Zell is handsome as far as blackbucks go, lol


----------



## Bunnilla (Mar 15, 2016)

Marshal o.o


----------



## iicookehmonstar (Mar 16, 2016)

Julian is the best~
I think he's in love with me lol.


----------



## Elov (Mar 16, 2016)

I'd honestly have to say Diana and Fang, now cutest would be a whole different story.


----------



## silvershred (Mar 17, 2016)

I really like Phoebe's design, I've never had her in my town though. I also love Shep, he just looks cool.


----------



## Pietro:)100 (Mar 17, 2016)

Ankha is a really nicely designed villager. I find Marshal really endearing too!


----------



## Kalhyna (Mar 19, 2016)

Diana and Chief


----------



## Jay363 (Mar 19, 2016)

I think Ankha and Diana are so beautiful!!


----------



## Shawna (Mar 19, 2016)

For most cute, adorable, and sweetest I would have to say...ASTRID!!! <333


----------



## lostineverfreeforest (Mar 19, 2016)

Julian. Do I need to say more?


----------



## HoopaHoop (Mar 19, 2016)

i like Colton.. his blonde hair and blue eyes.. they match perfectly together <3


----------



## px41 (Mar 19, 2016)

Shawna said:


> For most cute, adorable, and sweetest I would have to say...ASTRID!!! <333



They look gorgeous. I think Croque is hawt.


----------



## padfoot6 (Mar 20, 2016)

The most beautiful girl has to be Fuschia, and the most handsome male I'd say is Julian.


----------



## Xylia (Mar 20, 2016)

Most handsome male Julian


----------



## jozial (Mar 21, 2016)

I think Olivia is the prettiest, but I'm not sure what constitutes handsome... maybe Genji? I like his eyes.


----------



## Emeralddreamer (Mar 23, 2016)

I think Whitney is really pretty with her Snow White fur, bright blue eyes and pink/purple eyeshadow. Julian is the most fabulous male but I find Keaton or Pierce to be really elegant in their own way


----------



## Quagsire. (Mar 23, 2016)

Diana by far.


----------



## Kaelum (Mar 23, 2016)

Curlos is my favorite. So definitely him for most handsome.

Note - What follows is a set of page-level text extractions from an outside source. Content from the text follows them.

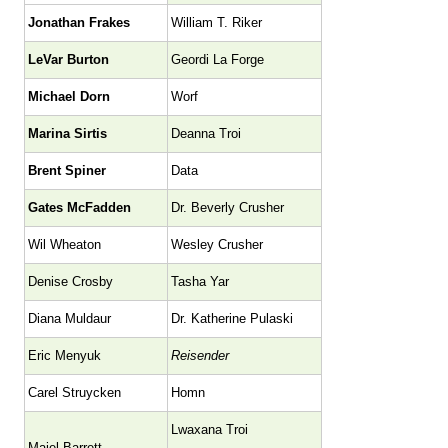
Jonathan Frakes
William T. Riker
LeVar Burton
Geordi La Forge
Michael Dorn
Worf
Marina Sirtis
Deanna Troi
Brent Spiner
Data
Gates McFadden
Dr. Beverly Crusher
Wil Wheaton
Wesley Crusher
Denise Crosby
Tasha Yar
Diana Muldaur
Dr. Katherine Pulaski
Eric Menyuk
Reisender
Carel Struycken
Homn
Lwaxana Troi
Majel Barrett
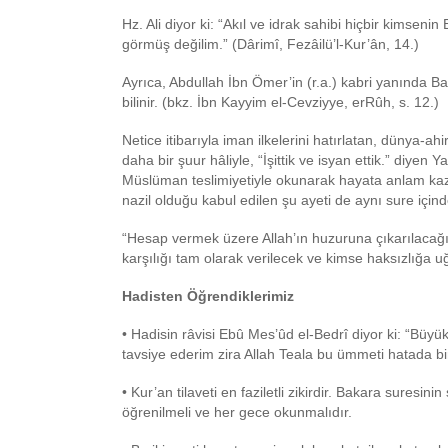
Hz. Ali diyor ki: “Akıl ve idrak sahibi hiçbir kims
görmüş değilim.” (Dârimî, Fezâilü’l-Kur’ân, 14.)
Ayrıca, Abdullah İbn Ömer’in (r.a.) kabri yanında Bak
bilinir. (bkz. İbn Kayyim el-Cevziyye, erRûh, s. 12.)
Netice itibarıyla iman ilkelerini hatırlatan, dünya-
daha bir şuur hâliyle, “İşittik ve isyan ettik.” diyen Ya
Müslüman teslimiyetiyle okunarak hayata anlam kazand
nazil olduğu kabul edilen şu ayeti de aynı sure içind
“Hesap vermek üzere Allah’ın huzuruna çıkarılaca
karşılığı tam olarak verilecek ve kimse haksızlığa 
Hadisten Öğrendiklerimiz
• Hadisin râvisi Ebû Mes’ûd el-Bedrî diyor ki: “Büy
tavsiye ederim zira Allah Teala bu ümmeti hatada bir
• Kur’an tilaveti en faziletli zikirdir. Bakara suresi
öğrenilmeli ve her gece okunmalıdır.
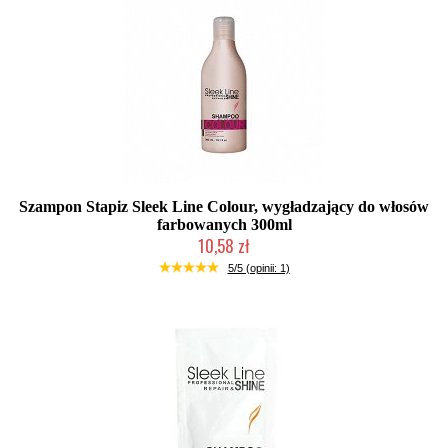
Szampon Stapiz Sleek Line Colour, wygładzający do włosów
farbowanych 300ml
10,58 zł
Duża ilość (wysyłka w 24h)
5/5 (opinii: 1)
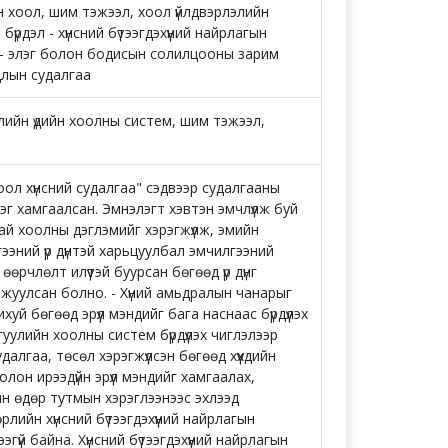
ийн хоол, шим тэжээл, хоол үйлдвэрлэлийн
үрдэл - хүнсний бүтээгдэхүүний найрлагын
 - элэг болон бодисын солилцооны зарим
длын судалгаа
улийн үдийн хоолны систем, шим тэжээл,
оол хүнсний судалгаа" сэдвээр судалгааны
эг хамгаалсан. Эмнэлэгт хэвтэн эмчлүүлж буй
ьтай хоолны дэглэмийг хэрэгжүүлж, эмийн
ээний үр дүнтэй харьцуулбал эмчилгээний
рчлөлт илүүтэй буурсан бөгөөд үр дүнг
жуулсан болно. - Хүний амьдралын чанарыг
ихуй бөгөөд эрүүл мэндийг бага наснаас бүрдүүлэх
улийн хоолны систем бүрдүүлэх чиглэлээр
алгаа, төсөл хэрэгжүүлсэн бөгөөд хүүхдийн
он ирээдүйн эрүүл мэндийг хамгаалах,
мын өдөр тутмын хэрэглээнээс эхлээд
ийн хүнсний бүтээгдэхүүний найрлагын
гүй байна. Хүнсний бүтээгдэхүүний найрлагын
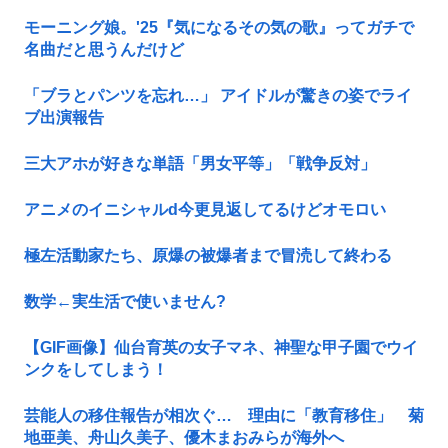
モーニング娘。'25『気になるその気の歌』ってガチで
名曲だと思うんだけど
「ブラとパンツを忘れ…」 アイドルが驚きの姿でライ
ブ出演報告
三大アホが好きな単語「男女平等」「戦争反対」
アニメのイニシャルd今更見返してるけどオモロい
極左活動家たち、原爆の被爆者まで冒涜して終わる
数学←実生活で使いません?
【GIF画像】仙台育英の女子マネ、神聖な甲子園でウイ
ンクをしてしまう！
芸能人の移住報告が相次ぐ… 理由に「教育移住」 菊
地亜美、舟山久美子、優木まおみらが海外へ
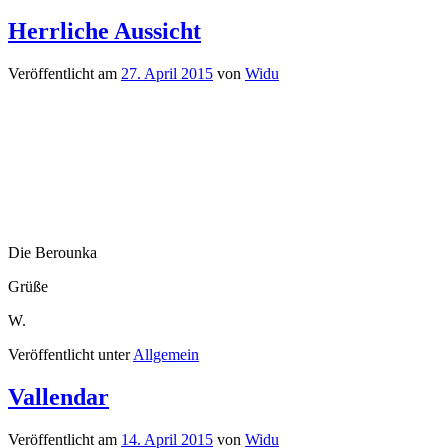
Herrliche Aussicht
Veröffentlicht am
27. April 2015
von
Widu
Die Berounka
Grüße
W.
Veröffentlicht unter
Allgemein
Vallendar
Veröffentlicht am
14. April 2015
von
Widu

And... I'd say Dierdre is really beautiful to me!


----------



## TheTangySkitty (Mar 24, 2016)

Diana is the most beautiful because of her purple hair and eyes ♥ and the most handsome is Octavian because of his blushing ♥♥


----------



## MTPockets (Mar 26, 2016)

Diana is gorgeous! As for the guys I really don't know. Deli is cute, but were talking about handsome. I'm just going to go with Julian, guys can be pretty too.


----------



## Miiniie1 (Mar 30, 2016)

Diana is very beautiful, her face is so sweet and pretty...


----------



## Romaki (Mar 30, 2016)

Diana is super pretty.


----------



## deerprongs (Mar 30, 2016)

Although Julian is a male, I personally find him very pretty. Diana and Merengue are also very eye-appealing.


----------



## willowwolf (Apr 1, 2016)

Girl-Freya and Whitney
Guy-Kyle because he reminds me of Kakashi from Naruto!!


----------



## creamyy (Apr 1, 2016)

Girl: Chevre & Tia
Guy: Julian & Scoot


----------



## Fizzii (Apr 3, 2016)

Fauna and Diana are gorgeous, and Beau and Erik are the most handsome. I love all the deer villagers <3


----------



## DomesticatePiggy (Apr 3, 2016)

Female: Probably Rosie...
Male: O'hare! <3


----------



## davidlblack (Apr 6, 2016)

Static/Grizzly for the dudes, Molly for the ladies. Static looks calm and collected, and Grizzly looks like your average, everday Grizzly Bear.


----------



## Qwerty111 (Apr 6, 2016)

Amelia is really pretty.


----------



## Cass123 (Apr 6, 2016)

The most beautiful female villagers I've had are Violet and Melba. I'm not really sure about male villagers since I've only had a few come through my town.


----------



## ChibiLion (Apr 7, 2016)

Julian is pretty fabulous!


----------



## Awesomeness1230 (Apr 8, 2016)

Girl: Skye

Boy: Fang


----------



## hollowbunnie (Apr 12, 2016)

Fauna would be the most beautiful,  and Shep would be the most handsome


----------



## illuminati (Apr 18, 2016)

Honestly I think that Bunnie is the most attractive female! If not her, then Merrie. 

As for the male ?*definitely Wolfgang. Or Apollo.


----------



## mitzi_crossing (Apr 22, 2016)

I'm probably in the minority when I say this but I really think Olivia is pretty. I love her little eyelash and her coloring. I kno not many people are fans of her for some reason. At least she isnt as bad as Monique  the most handsome would have to be Fang or Wolfgang. They are just so majestic and pretty c:


----------